Between the soft corduroy and silky ties, this is one comfortable scarf. It’s also a little lighter than my patchwork and domino scarf-blankets. The silk makes it nice enough to wear out in the evening, which I did indeed do this weekend in NYC. I also wore it all day long while walking throughout the city, or taking a break on the steps of the MET:
I love the city. I mean, I’m a total Bostonian at heart, but NYC is this exciting whirlwind metropolis that’s fun to escape to every now and then. So, naturally, this week I made a Big Apple Nine Patch:
I’m not sure why, but these fabrics speak NYC to me; the vibrant color and joyful pattern, that Big Apple red. I also made another nine patch earlier in the week. The inspiration for it is sort of vague, but for some reasons the week (pre-NYC) felt very steady and calm; one of those routine, delightfully uneventful weeks. So I tried to make some very steady, calm fabric choices:
Though I had a weekend of indulgent eating out in the city, I did manage to get in some kitchen time of my own before leaving. Firstly, I took my second stab at whole wheat anadama bread, following a recipe in the Laurel Kitchen whole grain bread book.

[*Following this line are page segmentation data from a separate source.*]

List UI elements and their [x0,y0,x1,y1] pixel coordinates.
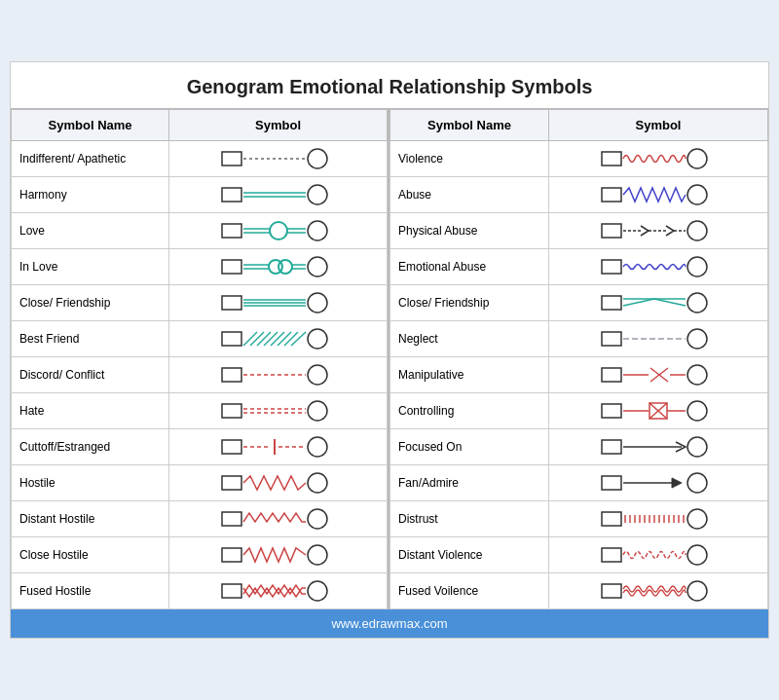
left-symbol-9 [169,465,388,501]
table-row: Distrust [390,501,768,537]
left-symbol-4 [169,285,388,321]
table-row: Close/ Friendship [390,285,768,321]
table-row: In Love [12,249,388,285]
right-symbol-9 [548,465,767,501]
table-row: Focused On [390,429,768,465]
right-symbol-0 [548,141,767,177]
svg-line-31 [264,332,278,346]
svg-point-48 [308,437,327,457]
svg-line-33 [278,332,291,346]
left-name-11: Close Hostile [12,537,169,573]
svg-point-69 [687,293,707,313]
table-row: Manipulative [390,357,768,393]
svg-point-21 [308,257,327,276]
right-header-col2: Symbol [548,110,767,141]
left-name-8: Cuttoff/Estranged [12,429,169,465]
left-name-3: In Love [12,249,169,285]
right-name-6: Manipulative [390,357,549,393]
svg-rect-0 [222,152,241,166]
svg-point-54 [308,545,327,565]
svg-rect-14 [222,260,241,274]
table-row: Fan/Admire [390,465,768,501]
table-row: Cuttoff/Estranged [12,429,388,465]
table-row: Neglect [390,321,768,357]
right-symbol-4 [548,285,767,321]
svg-point-109 [687,545,707,565]
left-name-0: Indifferent/ Apathetic [12,141,169,177]
left-table: Symbol Name Symbol Indifferent/ Apatheti… [11,109,390,609]
right-symbol-5 [548,321,767,357]
svg-rect-66 [602,260,621,274]
table-row: Close Hostile [12,537,388,573]
left-header-col1: Symbol Name [12,110,169,141]
svg-point-67 [687,257,707,276]
svg-rect-51 [222,512,241,526]
right-name-5: Neglect [390,321,549,357]
left-symbol-0 [169,141,388,177]
svg-rect-70 [602,332,621,346]
table-row: Best Friend [12,321,388,357]
svg-point-92 [687,473,707,493]
right-symbol-6 [548,357,767,393]
left-symbol-1 [169,177,388,213]
svg-rect-40 [222,404,241,418]
svg-rect-49 [222,476,241,490]
svg-line-28 [243,332,257,346]
svg-line-29 [250,332,264,346]
right-symbol-3 [548,249,767,285]
svg-point-107 [687,509,707,529]
left-name-10: Distant Hostile [12,501,169,537]
left-symbol-2 [169,213,388,249]
svg-point-2 [308,149,327,168]
table-row: Emotional Abuse [390,249,768,285]
table-row: Harmony [12,177,388,213]
svg-point-43 [308,401,327,421]
svg-point-10 [270,222,287,239]
svg-rect-79 [602,404,621,418]
svg-point-85 [687,401,707,421]
left-symbol-6 [169,357,388,393]
svg-point-65 [687,221,707,240]
svg-point-111 [687,581,707,601]
footer: www.edrawmax.com [11,609,768,638]
svg-point-60 [687,185,707,204]
table-row: Close/ Friendship [12,285,388,321]
svg-rect-57 [602,152,621,166]
table-row: Abuse [390,177,768,213]
left-name-2: Love [12,213,169,249]
table-row: Distant Violence [390,537,768,573]
right-name-9: Fan/Admire [390,465,549,501]
right-symbol-11 [548,537,767,573]
right-name-12: Fused Voilence [390,573,549,609]
right-name-11: Distant Violence [390,537,549,573]
svg-rect-86 [602,440,621,454]
right-name-0: Violence [390,141,549,177]
left-name-9: Hostile [12,465,169,501]
svg-rect-3 [222,188,241,202]
left-name-7: Hate [12,393,169,429]
svg-rect-44 [222,440,241,454]
svg-marker-91 [672,478,682,488]
svg-point-56 [308,581,327,601]
svg-point-50 [308,473,327,493]
right-symbol-7 [548,393,767,429]
table-row: Fused Hostile [12,573,388,609]
table-row: Violence [390,141,768,177]
svg-point-6 [308,185,327,204]
left-name-4: Close/ Friendship [12,285,169,321]
page-title: Genogram Emotional Relationship Symbols [11,62,768,108]
svg-rect-59 [602,188,621,202]
right-name-2: Physical Abuse [390,213,549,249]
table-row: Fused Voilence [390,573,768,609]
svg-rect-61 [602,224,621,238]
left-symbol-8 [169,429,388,465]
svg-rect-27 [222,332,241,346]
left-name-12: Fused Hostile [12,573,169,609]
svg-rect-22 [222,296,241,310]
main-container: Genogram Emotional Relationship Symbols … [10,61,769,639]
left-symbol-5 [169,321,388,357]
table-row: Physical Abuse [390,213,768,249]
table-row: Discord/ Conflict [12,357,388,393]
right-name-7: Controlling [390,393,549,429]
right-symbol-2 [548,213,767,249]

This one was much more successful. It called for whole wheat bread flour which, for the record, is not easy to find. I finally tracked it down in the bulk section at Whole Foods after the helpful but misguided employee insisted that no such flour existed. The bread had a lovely flavor, but still wasn’t quite fluffy enough for my taste. I’m sure there will be a stab three.
I also planned ahead, and realized that returning to Boston late on a Sunday night would leave me little time to grocery shop/cook, so I made big bowls of (you guessed it) pasta and fool to tide me over. I’m always so delighted by how well these two foods save. I swear they often get even better as the flavors all stew together.
The pasta is a combination of some of my favorite staple foods; sweet potato, broccoli, raisins, and chicken, accompanied by a light cream sauce.
The raisins and sweet potatoes add a lovely, sweet undertone–and a creaminess–which is balanced out by the salty-savory chicken and broccoli. This one is definitelya new favorite.
As for my fool, I made use of some very end-of-season peaches and a couple cartons of blackberries.
After a long, busy weekend, it was such a relief to come home to a delicious, wholesome meal that I didn’t have to buy, or slave away at.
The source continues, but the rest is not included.